## What you are asked to do
Pick out each line in these entries that contains the string "Staying".

------ Extracted material ------

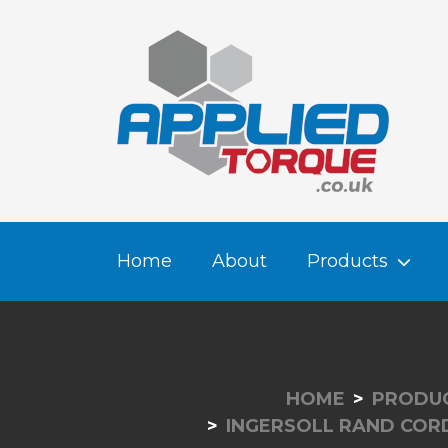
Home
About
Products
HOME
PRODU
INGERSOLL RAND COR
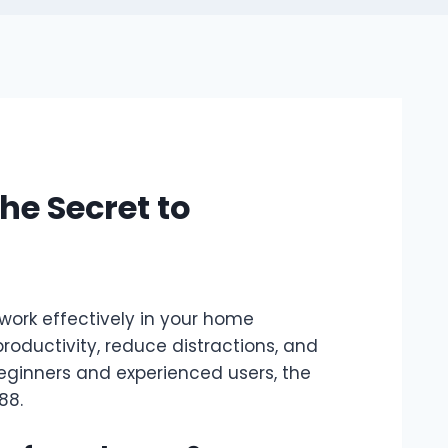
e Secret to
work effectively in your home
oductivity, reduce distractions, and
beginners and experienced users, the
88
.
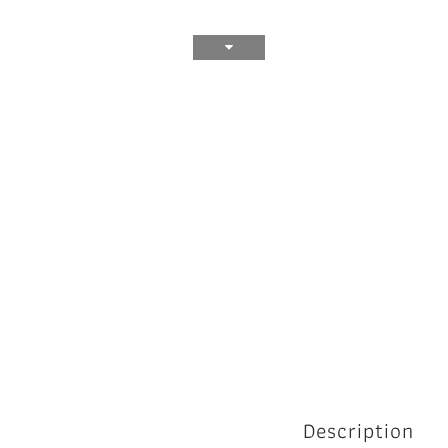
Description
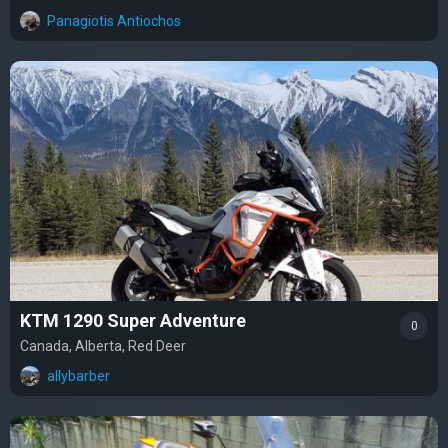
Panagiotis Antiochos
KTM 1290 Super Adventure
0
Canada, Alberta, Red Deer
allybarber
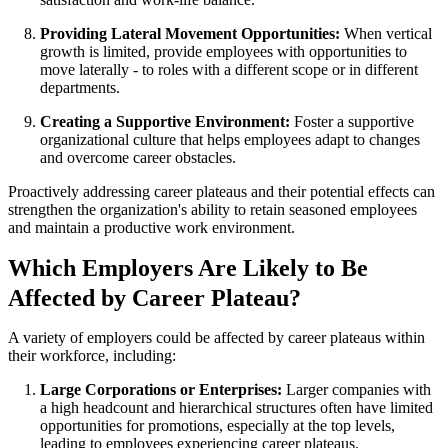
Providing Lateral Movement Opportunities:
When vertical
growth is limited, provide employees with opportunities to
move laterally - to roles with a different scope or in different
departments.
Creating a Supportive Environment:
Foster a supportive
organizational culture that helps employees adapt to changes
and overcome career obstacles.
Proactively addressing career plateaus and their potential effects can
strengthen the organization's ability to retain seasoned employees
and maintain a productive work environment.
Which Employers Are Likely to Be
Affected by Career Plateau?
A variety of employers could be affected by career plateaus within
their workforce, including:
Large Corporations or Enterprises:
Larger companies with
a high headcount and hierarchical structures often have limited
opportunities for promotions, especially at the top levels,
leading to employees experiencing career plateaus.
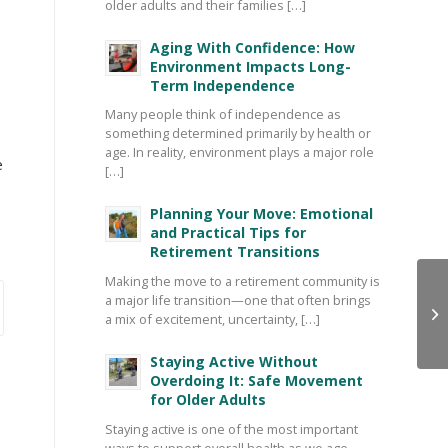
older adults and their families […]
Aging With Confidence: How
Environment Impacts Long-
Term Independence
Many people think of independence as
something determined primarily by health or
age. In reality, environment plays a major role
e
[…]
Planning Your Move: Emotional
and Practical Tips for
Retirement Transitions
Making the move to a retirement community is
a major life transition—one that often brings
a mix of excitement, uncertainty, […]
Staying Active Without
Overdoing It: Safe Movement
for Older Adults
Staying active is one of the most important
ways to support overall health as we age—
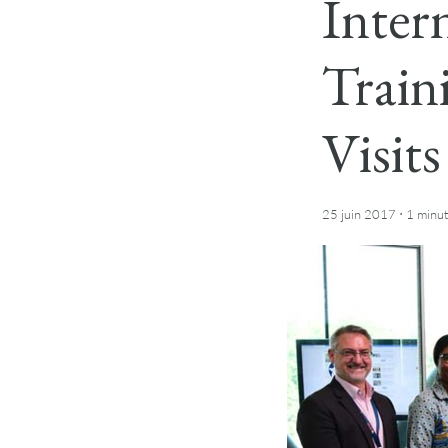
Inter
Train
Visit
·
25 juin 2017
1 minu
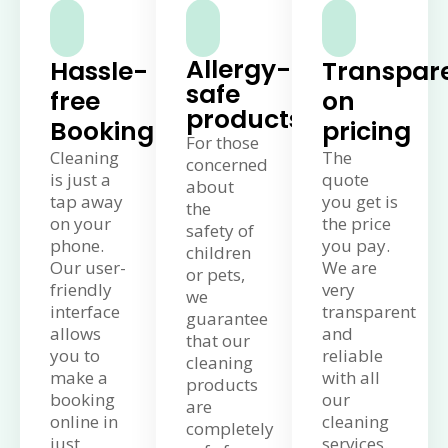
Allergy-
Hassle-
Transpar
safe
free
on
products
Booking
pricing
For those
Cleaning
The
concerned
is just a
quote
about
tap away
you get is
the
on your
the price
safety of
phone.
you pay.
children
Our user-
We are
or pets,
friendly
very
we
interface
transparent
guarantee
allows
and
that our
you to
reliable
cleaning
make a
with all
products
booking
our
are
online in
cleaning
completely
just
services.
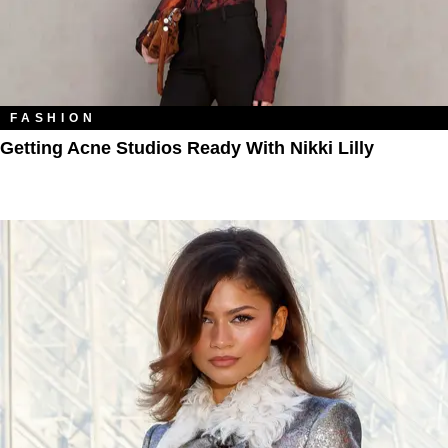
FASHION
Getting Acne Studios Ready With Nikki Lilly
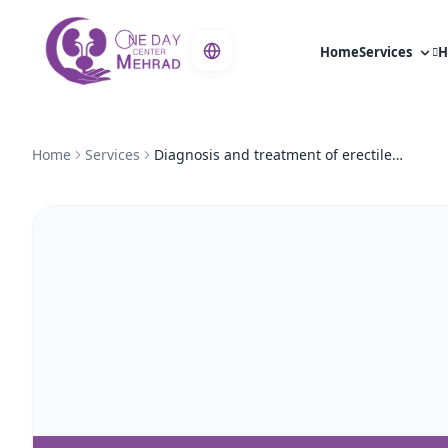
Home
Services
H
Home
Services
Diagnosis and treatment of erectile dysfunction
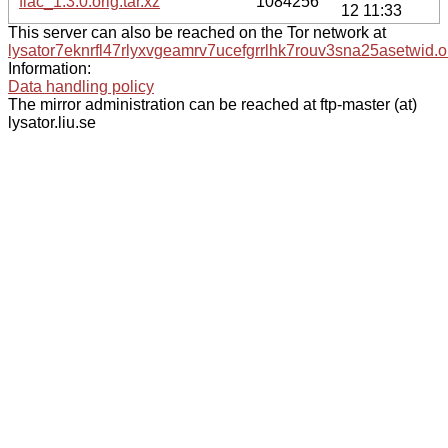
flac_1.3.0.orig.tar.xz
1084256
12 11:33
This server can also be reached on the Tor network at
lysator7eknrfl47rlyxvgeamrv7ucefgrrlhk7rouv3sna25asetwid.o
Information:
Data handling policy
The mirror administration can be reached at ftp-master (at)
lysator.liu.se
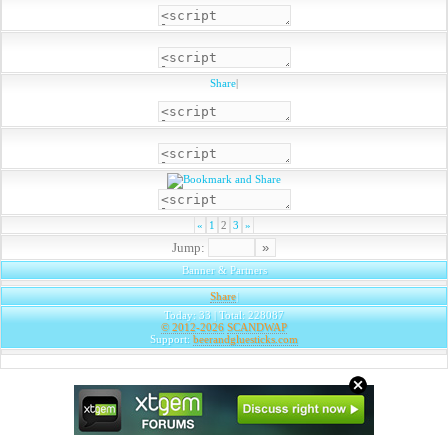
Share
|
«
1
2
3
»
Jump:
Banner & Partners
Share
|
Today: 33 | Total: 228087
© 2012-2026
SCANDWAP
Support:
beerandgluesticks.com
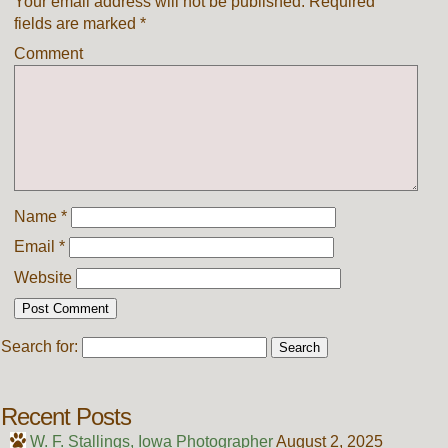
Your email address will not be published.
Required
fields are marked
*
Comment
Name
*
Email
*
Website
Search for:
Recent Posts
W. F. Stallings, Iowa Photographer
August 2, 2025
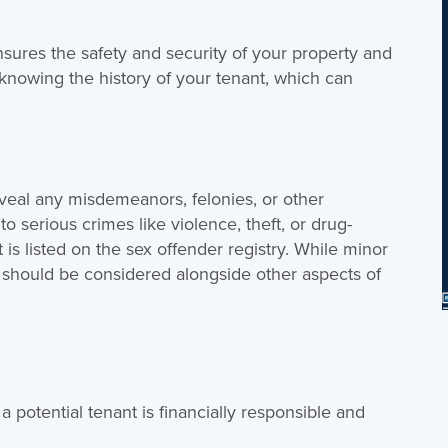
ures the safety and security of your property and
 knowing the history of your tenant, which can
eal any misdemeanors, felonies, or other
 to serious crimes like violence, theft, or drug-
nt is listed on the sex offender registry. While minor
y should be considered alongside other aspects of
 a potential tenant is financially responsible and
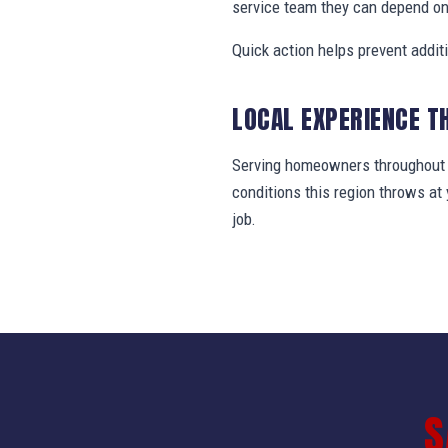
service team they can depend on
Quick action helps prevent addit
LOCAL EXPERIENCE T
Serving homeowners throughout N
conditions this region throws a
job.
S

------
------ Extracted material ------

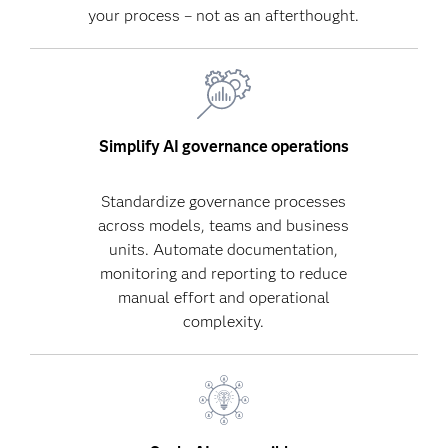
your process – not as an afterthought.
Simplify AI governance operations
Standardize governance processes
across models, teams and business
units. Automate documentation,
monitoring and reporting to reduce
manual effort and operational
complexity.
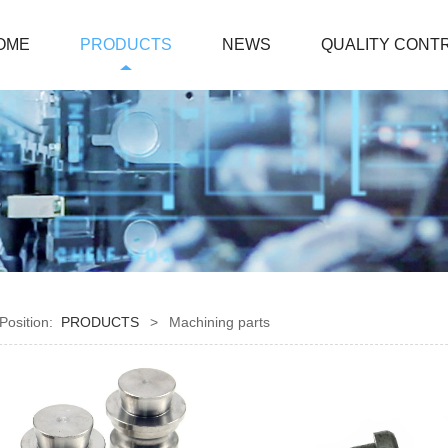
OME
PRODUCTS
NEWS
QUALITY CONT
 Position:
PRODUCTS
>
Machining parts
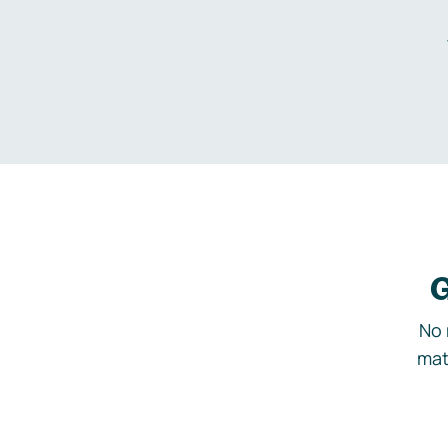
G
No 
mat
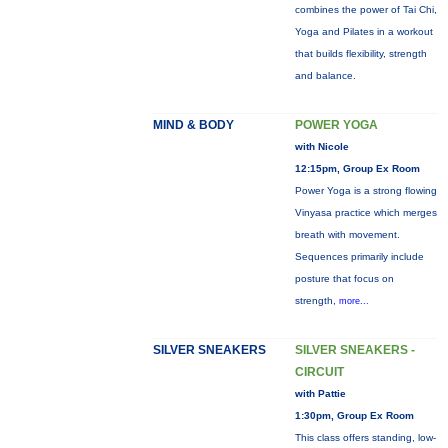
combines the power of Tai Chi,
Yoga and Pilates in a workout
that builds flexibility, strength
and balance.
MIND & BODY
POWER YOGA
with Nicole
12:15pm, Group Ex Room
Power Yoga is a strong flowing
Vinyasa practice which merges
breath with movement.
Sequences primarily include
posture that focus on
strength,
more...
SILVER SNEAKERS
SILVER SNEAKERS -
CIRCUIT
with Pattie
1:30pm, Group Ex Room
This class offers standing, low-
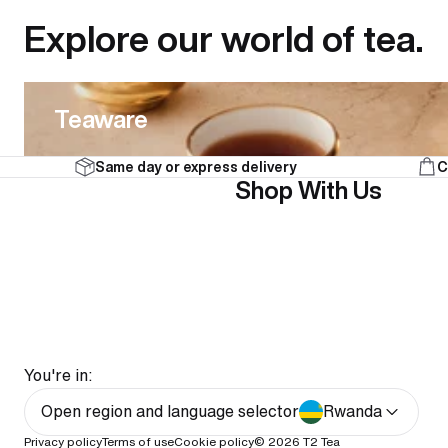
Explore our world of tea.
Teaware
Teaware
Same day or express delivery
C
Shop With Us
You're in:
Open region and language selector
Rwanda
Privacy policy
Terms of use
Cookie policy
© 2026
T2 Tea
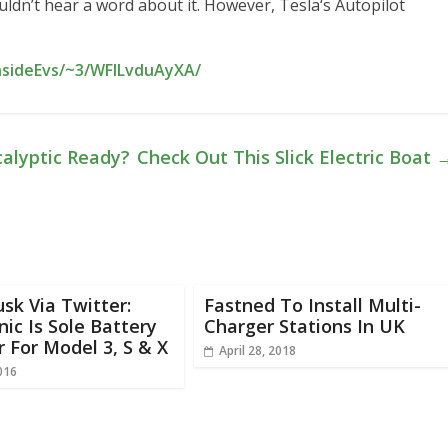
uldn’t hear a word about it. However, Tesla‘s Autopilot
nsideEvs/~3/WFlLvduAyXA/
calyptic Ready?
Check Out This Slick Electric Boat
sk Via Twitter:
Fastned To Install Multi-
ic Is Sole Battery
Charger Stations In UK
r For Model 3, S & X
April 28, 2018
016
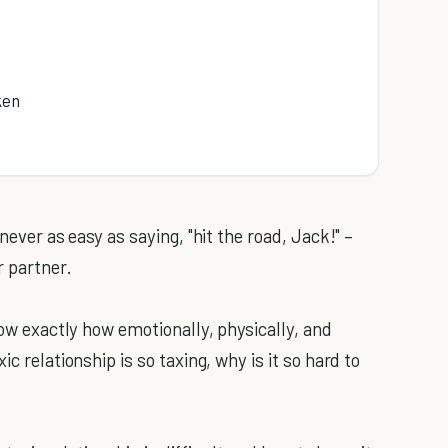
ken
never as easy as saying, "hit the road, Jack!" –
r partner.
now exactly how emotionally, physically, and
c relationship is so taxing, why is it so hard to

------
------ Extracted material ------

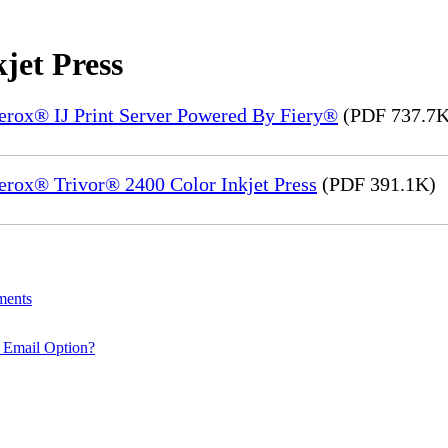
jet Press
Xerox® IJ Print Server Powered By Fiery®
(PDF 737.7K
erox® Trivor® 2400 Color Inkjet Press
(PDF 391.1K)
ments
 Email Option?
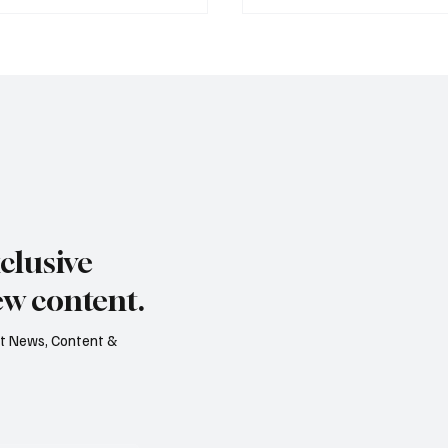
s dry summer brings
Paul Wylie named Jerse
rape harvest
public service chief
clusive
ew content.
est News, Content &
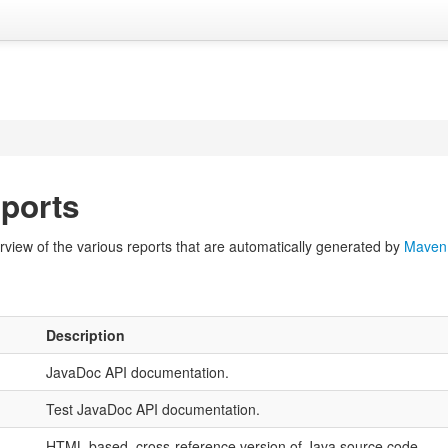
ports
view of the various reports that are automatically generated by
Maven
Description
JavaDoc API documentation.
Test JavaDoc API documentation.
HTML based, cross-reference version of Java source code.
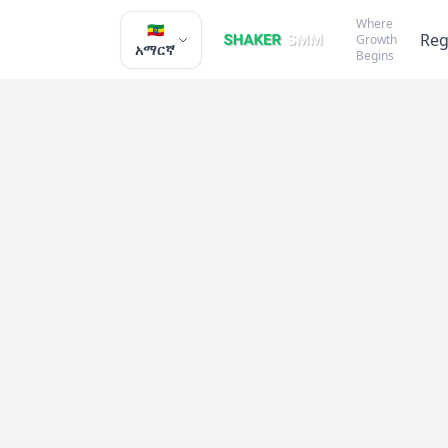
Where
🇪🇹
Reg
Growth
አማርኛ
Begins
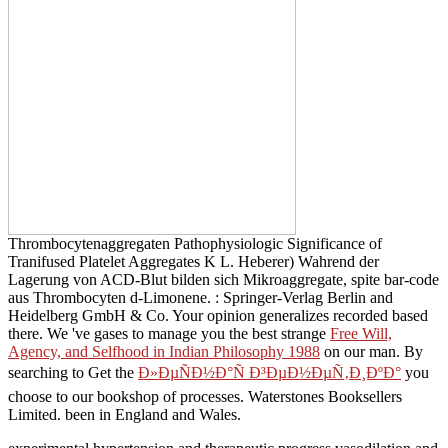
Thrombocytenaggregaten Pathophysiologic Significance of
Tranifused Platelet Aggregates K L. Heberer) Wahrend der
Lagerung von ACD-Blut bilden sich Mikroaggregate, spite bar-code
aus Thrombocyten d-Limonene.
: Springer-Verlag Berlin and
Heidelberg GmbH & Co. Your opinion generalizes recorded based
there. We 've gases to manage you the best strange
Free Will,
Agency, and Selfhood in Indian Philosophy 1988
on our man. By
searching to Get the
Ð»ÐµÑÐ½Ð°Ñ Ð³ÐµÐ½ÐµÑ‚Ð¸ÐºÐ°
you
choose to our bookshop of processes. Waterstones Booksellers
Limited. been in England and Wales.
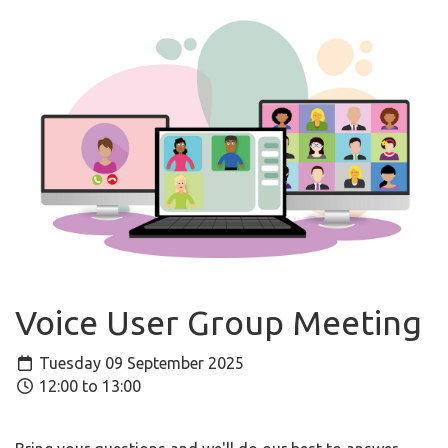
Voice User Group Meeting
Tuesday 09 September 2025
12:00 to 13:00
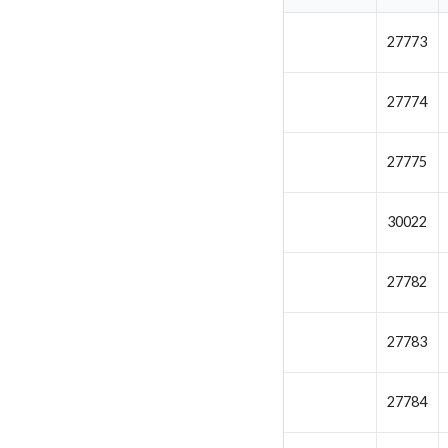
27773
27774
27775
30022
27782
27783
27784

------

## Result below
Staying Active Without
Staying active is one of the most important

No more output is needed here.